Sunday, February 26, 2023

2/19.training

Sunday: Chest supported row (UB): micro drops 75/65/60x12+5+5 5 sec negative
Single arm pulldown: micro drops 8-7-6x9+5+5 each side
Seated facepulls micro drops 6-5-4x10,8,8
FG Preacher curl red band: 27.5each side for 10,4,3
Reverse curl FG micro drops 20,15,10 per side x6,5,5

Sunday, February 19, 2023

2/12 training

Tuesday: 
Seated row wide neutral: warmup to 16x9+5+4
Wise Lat pulldown: warmup to 13x9,3,3
Seated facepulls micro drops 6-5-4x10,7,7
DB incline curl+hammer curl: 30x10,10

Saturday: 
seated leg curl 1 leg: 95x10+85x7+75x8
SSB good morning: warmup to 180x5
Skipped hip thrusts bc I was short on time.
Heels elevated SSB squat: warmup to 290x5
Gray Banded sissy squat: 20 reps
Seated Calves: 130x2 minutes 


Friday, February 10, 2023

2/5 training

Did some light back and biceps on Monday and did some heavy rows, light facepulls, and poundstone curls on Friday.  My shoulder still feels like crap.
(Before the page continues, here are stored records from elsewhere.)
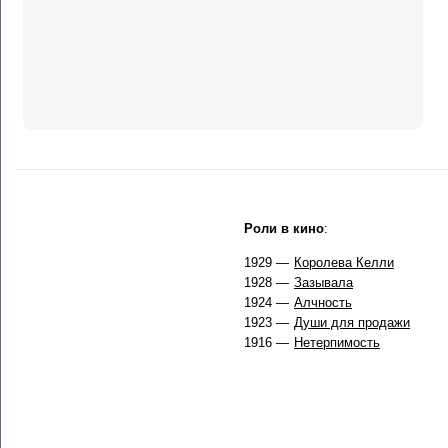
Роли в кино
:
1929 —
Королева Келли
1928 —
Зазывала
1924 —
Алчность
1923 —
Души для продажи
1916 —
Нетерпимость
I think I'm gonna just bite the bullet and train back and legs hard until my shoulder is better. Maybe arms too. Can't really hit the chest and shoulders too hard but we'll see.

Thursday, February 2, 2023

1/29 training

Shoulder still hurts but we're gonna go thru this week of training as best as I can.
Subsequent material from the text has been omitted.